BBC newsreader Jane Hill paid tribute to the NHS as she revealed she had undergone treatment for breast cancer while being off screens for six months.
The presenter, 49, joked about Brexit and her void building pass as she headed back to the newsroom on Wednesday for the first time since November.
Despite spending half a year away from the studio, it appeared to be business as usual for Hill, who anchored the BBC News at One programme.
Ahead of the bulletin, she tweeted: "Big day today. On air for the first time since November. Still... 6 months out of the newsroom... that's been plenty of time to sort #Brexit, right...?
"Oh, and in true #W1A style, my pass had been cancelled and I couldn't get into the building. #welcomeback"
Hill was welcomed back warmly by viewers and colleagues – both from the BBC and competitor news channels.
She said she had been "overwhelmed" by well-wishes as she publicly revealed the reason for her prolonged absence.
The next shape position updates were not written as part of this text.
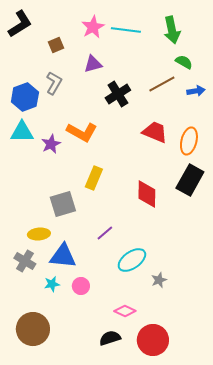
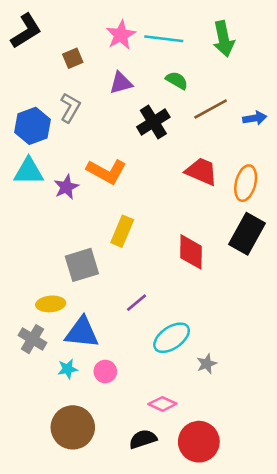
green semicircle: (184, 62) -> (177, 80), moved
brown circle: (33, 329) -> (73, 427), moved

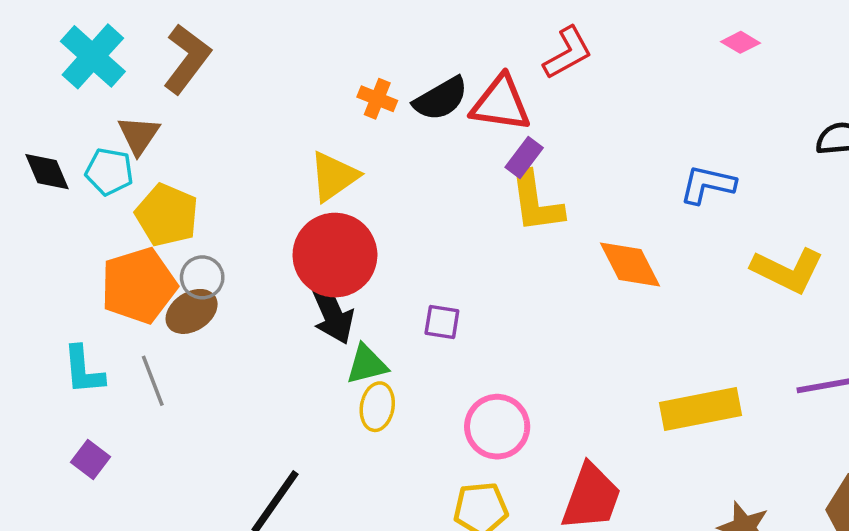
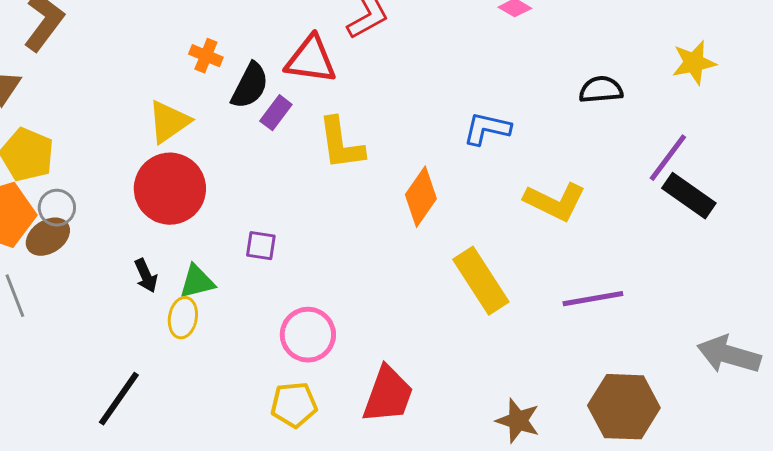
black semicircle: (441, 99) -> (250, 86), moved, turned -33
purple rectangle: (524, 157) -> (276, 113), moved
orange diamond: (630, 264) -> (421, 197), turned 62
black arrow: (331, 311) -> (146, 276), moved, size x0.6
yellow ellipse: (377, 407) -> (183, 318), moved
yellow rectangle: (700, 409) -> (481, 281), moved, turned 68

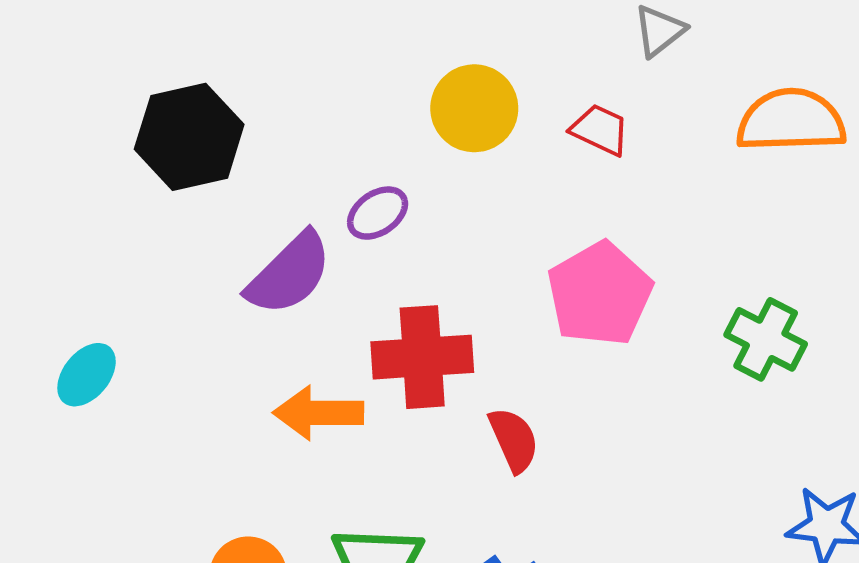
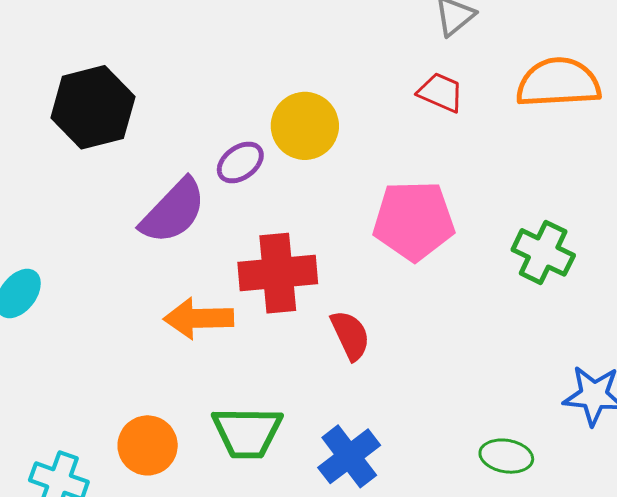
yellow circle: (474, 108) -> (305, 126), moved
red trapezoid: (600, 130) -> (441, 92), moved
pink pentagon: (600, 294) -> (414, 221), turned 30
She tweeted: "Overwhelmed by so many lovely back-to-work messages. I just want to say that my return wouldn't have been possible without our NHS.
"Sending love & thanks to the numerous @NHSuk staff who spotted my breast cancer, treated it, and continue to look after me. Thank you all."
One of the BBC's most recognisable newsreaders, Hill began working with the broadcaster in 1986 and has appeared in a range of news and current affairs programmes.